The inn was small and Peter had no difficulty in finding his way to the one tiny parlour. A fire was lit against the dampness of the day and the room was almost over
poweringly warm. He laid Cassie down on an ancient lumpy red sofa, which was clearly somewhat of a luxury for a country inn, placed a cushion under her head and eased his cramped arms with a sigh of relief. He would need to open a window or both of them would start to steam as their clothes dried out.
The landlord came in as he was pushing against the window frame, which stubbornly refused to move.
‘It’s stuck, my lord,’ the landlord said helpfully. ‘The rain blows off the Downs this time of year and the wood swells.’
‘So I see,’ Peter said. He went swiftly back to Cassie’s side, taking her hand in his. She was breathing regularly and her face was regaining its pink colour, but she did not stir. Her fingers slid between his and she tightened her grip on his hand.

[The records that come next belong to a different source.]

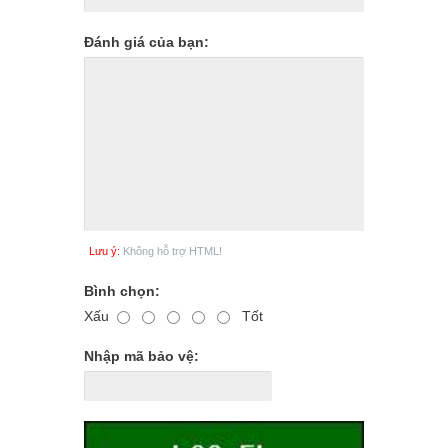
Đánh giá của bạn:
Lưu ý:
Không hỗ trợ HTML!
Bình chọn:
Xấu
Tốt
Nhập mã bảo vệ:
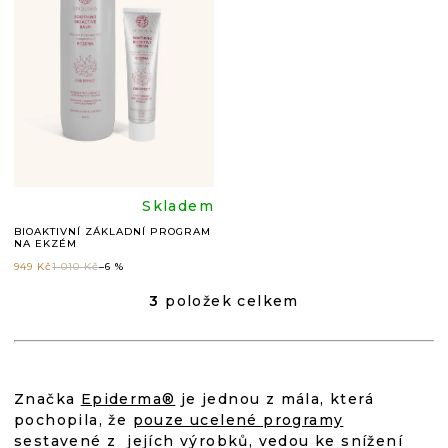
5,0
5,0
z
z
5
5
hvězdiček.
hvězdič
Průměrné
Skladem
BIOAKTIVNÍ ZÁKLADNÍ PROGRAM
NA EKZÉM
hodnocení
949 Kč
1 010 Kč
–6 %
produktu
3
položek celkem
O
V
L
je
Á
D
4,9
Značka
Epiderma®
je jednou z mála, která
A
pochopila, že
pouze ucelené programy
C
Í
sestavené z jejích výrobků, vedou ke snížení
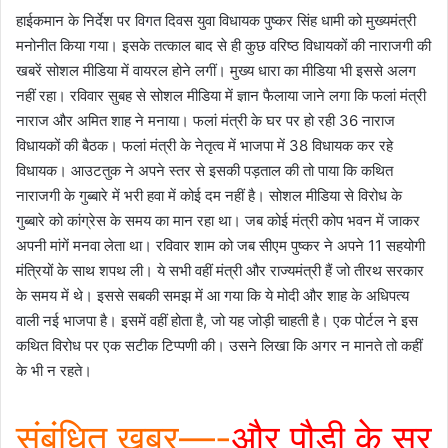
हाईकमान के निर्देश पर विगत दिवस युवा विधायक पुष्कर सिंह धामी को मुख्यमंत्री
मनोनीत किया गया। इसके तत्काल बाद से ही कुछ वरिष्ठ विधायकों की नाराजगी की
खबरें सोशल मीडिया में वायरल होने लगीं। मुख्य धारा का मीडिया भी इससे अलग
नहीं रहा। रविवार सुबह से सोशल मीडिया में ज्ञान फैलाया जाने लगा कि फलां मंत्री
नाराज और अमित शाह ने मनाया। फलां मंत्री के घर पर हो रही 36 नाराज
विधायकों की बैठक। फलां मंत्री के नेतृत्व में भाजपा में 38 विधायक कर रहे
विधायक। आउटतुक ने अपने स्तर से इसकी पड़ताल की तो पाया कि कथित
नाराजगी के गुब्बारे में भरी हवा में कोई दम नहीं है। सोशल मीडिया से विरोध के
गुब्बारे को कांग्रेस के समय का मान रहा था। जब कोई मंत्री कोप भवन में जाकर
अपनी मांगें मनवा लेता था। रविवार शाम को जब सीएम पुष्कर ने अपने 11 सहयोगी
मंत्रियों के साथ शपथ ली। ये सभी वहीं मंत्री और राज्यमंत्री हैं जो तीरथ सरकार
के समय में थे। इससे सबकी समझ में आ गया कि ये मोदी और शाह के अधिपत्य
वाली नई भाजपा है। इसमें वहीं होता है, जो यह जोड़ी चाहती है। एक पोर्टल ने इस
कथित विरोध पर एक सटीक टिप्पणी की। उसने लिखा कि अगर न मानते तो कहीं
के भी न रहते।
संबंधित खबर—-
और पौड़ी के सर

Peter felt a disconcerting tug of concern and tenderness deep inside.
‘The doctor?’ he asked abruptly, over his shoulder.
‘Yes, my lord.’ The landlord rubbed the palms of his hands nervously against his trousers. ‘I sent one of the village lads, my lord. He goes direct to the Chase once he has found Dr Nightingale.’ He looked dubiously at Cassie’s prone body. ‘You’ll be wanting hot water, my lord, and something restorative for the young lady. Took a tumble, did she?’
Peter glanced at him. ‘She fell from a tree,’ he said.